The amount of activity we were doing was staggering. But you know what else I found out was staggering? - the body's ability to adapt to the demands placed upon it. I started to realize that my capacity for physical activity was much higher than I could have imagined. Even now, I'm still nowhere close to the limit of what I can handle. My theory is that when your body is always expecting you to throw something else at it... it starts to anticipate that, and figures out how to recover quicker. Highly scientific, I know. But once you start logging consistent miles and you are staying healthy, its actually easy to stay in that groove. It becomes automatic.
I would NOT recommend making a jump like I did. You can't build up mileage dramatically over a short time period because your tendons and bones don't adapt as quickly as your muscles and cardiovascular system do. Increasing your weekly mileage by 5-10 miles each training cycle is the smart approach and reduces your likelihood of injuries. That's what you should do if you want to have a reasonable chance of taking advantage of an increased training load.
I got away with what I did for two reasons:
1) I was lucky with injuries.
2) I was preparing myself for the marathon training I currently do, years before I even realized it. I lived in Vail, Colorado (elevation 8,000 feet) for those two "lost" years, from 2008-2010. I wasn't running seriously during that time period... I'd go out for long runs sometimes, but never did a workout, never thought about racing. I thought I was done racing. I didn't keep a log, but probably averaged 30-40 miles per week during those years. Sometimes I wouldn't run for a week. One time I didn't run for about three weeks (jacked up my ribs in a skiing accident!). Sometimes I'd run doubles. I basically just did whatever I felt like doing. I hiked a lot, and I skied a lot, I played recreational soccer and basketball. During the winter, before work, I'd hike up Vail Mountain in the dark (and freezing cold!), then ski back down as the sun rose.

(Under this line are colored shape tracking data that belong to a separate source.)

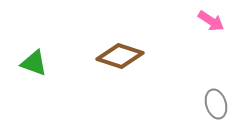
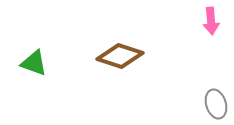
pink arrow: rotated 52 degrees clockwise
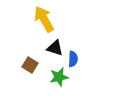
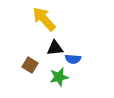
yellow arrow: rotated 12 degrees counterclockwise
black triangle: rotated 24 degrees counterclockwise
blue semicircle: rotated 91 degrees clockwise
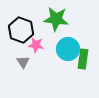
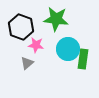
black hexagon: moved 3 px up
gray triangle: moved 4 px right, 1 px down; rotated 24 degrees clockwise
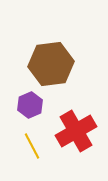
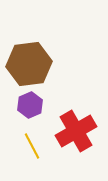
brown hexagon: moved 22 px left
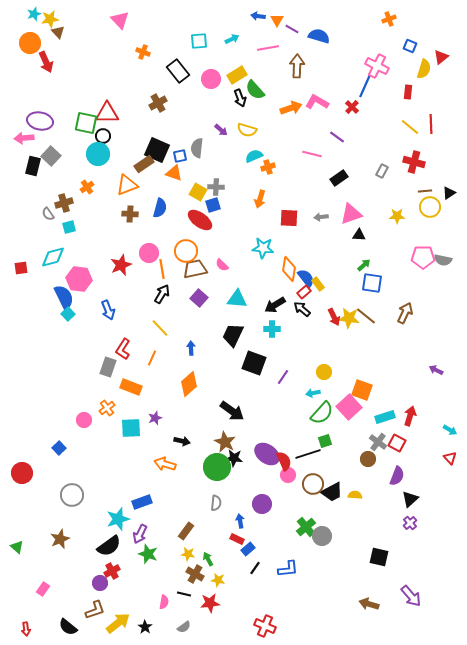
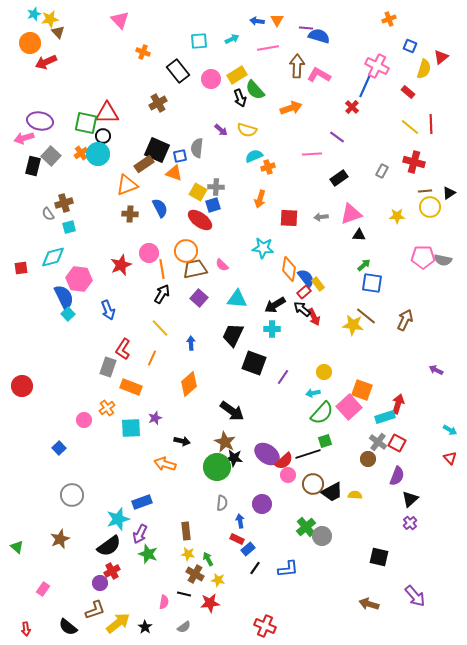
blue arrow at (258, 16): moved 1 px left, 5 px down
purple line at (292, 29): moved 14 px right, 1 px up; rotated 24 degrees counterclockwise
red arrow at (46, 62): rotated 90 degrees clockwise
red rectangle at (408, 92): rotated 56 degrees counterclockwise
pink L-shape at (317, 102): moved 2 px right, 27 px up
pink arrow at (24, 138): rotated 12 degrees counterclockwise
pink line at (312, 154): rotated 18 degrees counterclockwise
orange cross at (87, 187): moved 6 px left, 34 px up
blue semicircle at (160, 208): rotated 42 degrees counterclockwise
brown arrow at (405, 313): moved 7 px down
red arrow at (334, 317): moved 20 px left
yellow star at (349, 318): moved 4 px right, 7 px down
blue arrow at (191, 348): moved 5 px up
red arrow at (410, 416): moved 12 px left, 12 px up
red semicircle at (284, 461): rotated 72 degrees clockwise
red circle at (22, 473): moved 87 px up
gray semicircle at (216, 503): moved 6 px right
brown rectangle at (186, 531): rotated 42 degrees counterclockwise
purple arrow at (411, 596): moved 4 px right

|This was my reward for 4am hikes in Vail before work. And I got to ski back down :-)|
|Capitol Peak (August 2009). Climbing mountains was a huge part of my life.|
I think the perfect preparation of the future would include months of low-intensity concentric exercise firstly to protect the joints while getting the hours into the aerobic and cardiovascular systems, followed by months of long hikes with heavy packs and boots over very hilly courses to condition all the joint, muscle and tendon systems, as well as being at the ideal pace and power output to get the Type I slow twitch mitochondria maxing out, in order to provide the metabolic furnace that will later on strip fatty acids, glucose and whatever down for packaging and delivery to the faster muscle fibre types required for fast sustained running at the top levels.

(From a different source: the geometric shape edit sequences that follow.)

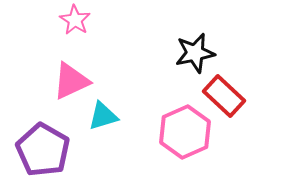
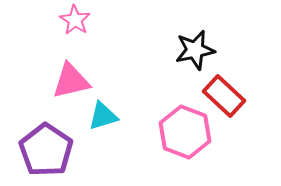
black star: moved 3 px up
pink triangle: rotated 12 degrees clockwise
pink hexagon: rotated 15 degrees counterclockwise
purple pentagon: moved 3 px right; rotated 4 degrees clockwise
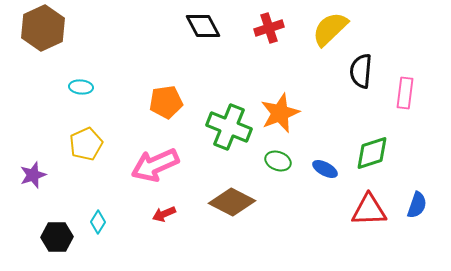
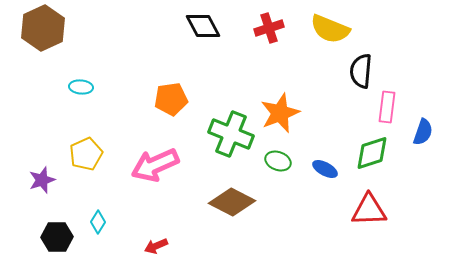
yellow semicircle: rotated 114 degrees counterclockwise
pink rectangle: moved 18 px left, 14 px down
orange pentagon: moved 5 px right, 3 px up
green cross: moved 2 px right, 7 px down
yellow pentagon: moved 10 px down
purple star: moved 9 px right, 5 px down
blue semicircle: moved 6 px right, 73 px up
red arrow: moved 8 px left, 32 px down
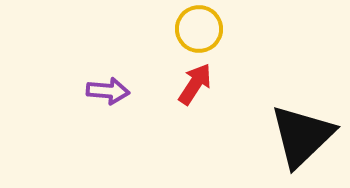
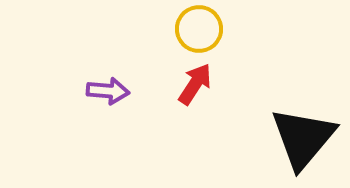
black triangle: moved 1 px right, 2 px down; rotated 6 degrees counterclockwise
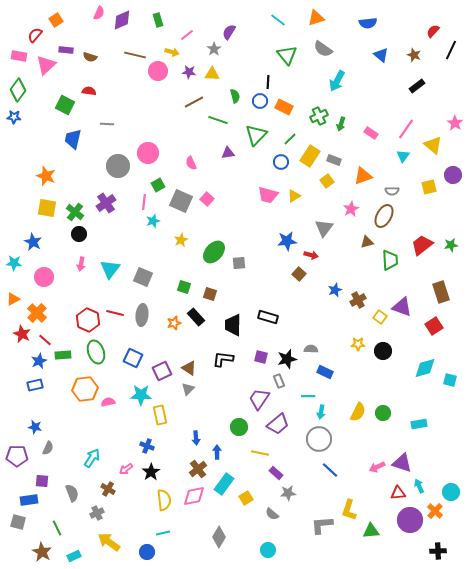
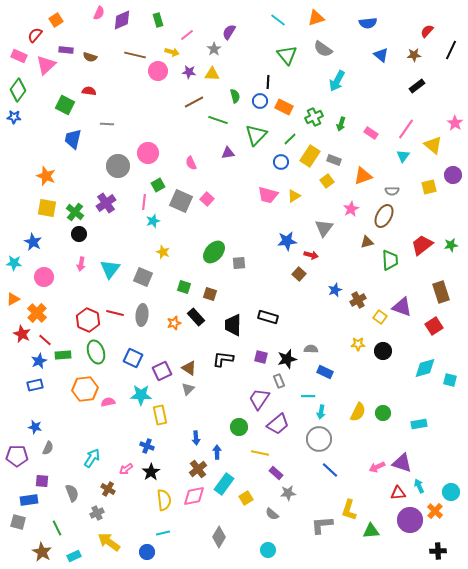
red semicircle at (433, 31): moved 6 px left
brown star at (414, 55): rotated 24 degrees counterclockwise
pink rectangle at (19, 56): rotated 14 degrees clockwise
green cross at (319, 116): moved 5 px left, 1 px down
yellow star at (181, 240): moved 18 px left, 12 px down; rotated 24 degrees counterclockwise
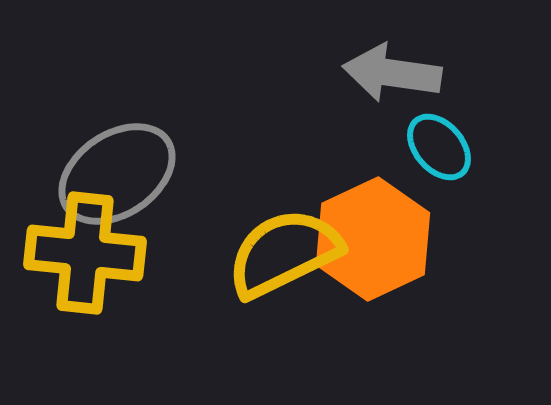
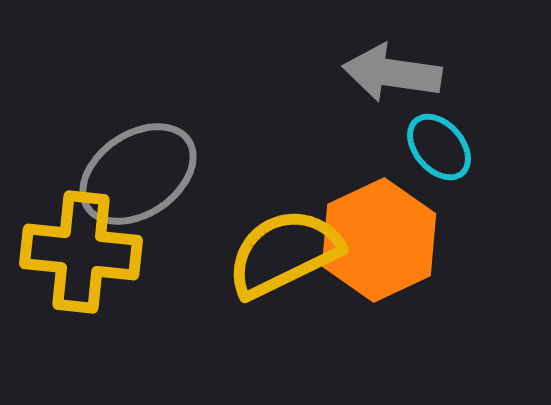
gray ellipse: moved 21 px right
orange hexagon: moved 6 px right, 1 px down
yellow cross: moved 4 px left, 1 px up
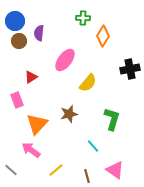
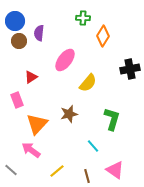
yellow line: moved 1 px right, 1 px down
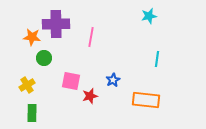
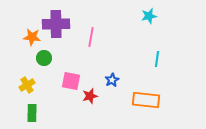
blue star: moved 1 px left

That pretty much sounds like exactly what I was doing for two years, doesn't it? I was spending lots of time moving through the mountains (at high-altitude), and I went from being injury-prone to ridiculously injury resistant.
In hindsight, Andrea and I have talked about this, and we agree that is how I did it - how I got my body ready to handle huge amounts of running. There was no plan, it happened by accident and was a perfect storm of sorts. So my recommendation is to either move to Central Colorado, embrace the lack of oxygen, breathe in the cold, cold air, and simply be an outdoor athlete for a couple years... but if that isn't in the cards for you, build up slowly... a little at a time... add in cross-training, add in doubles. It will pay off.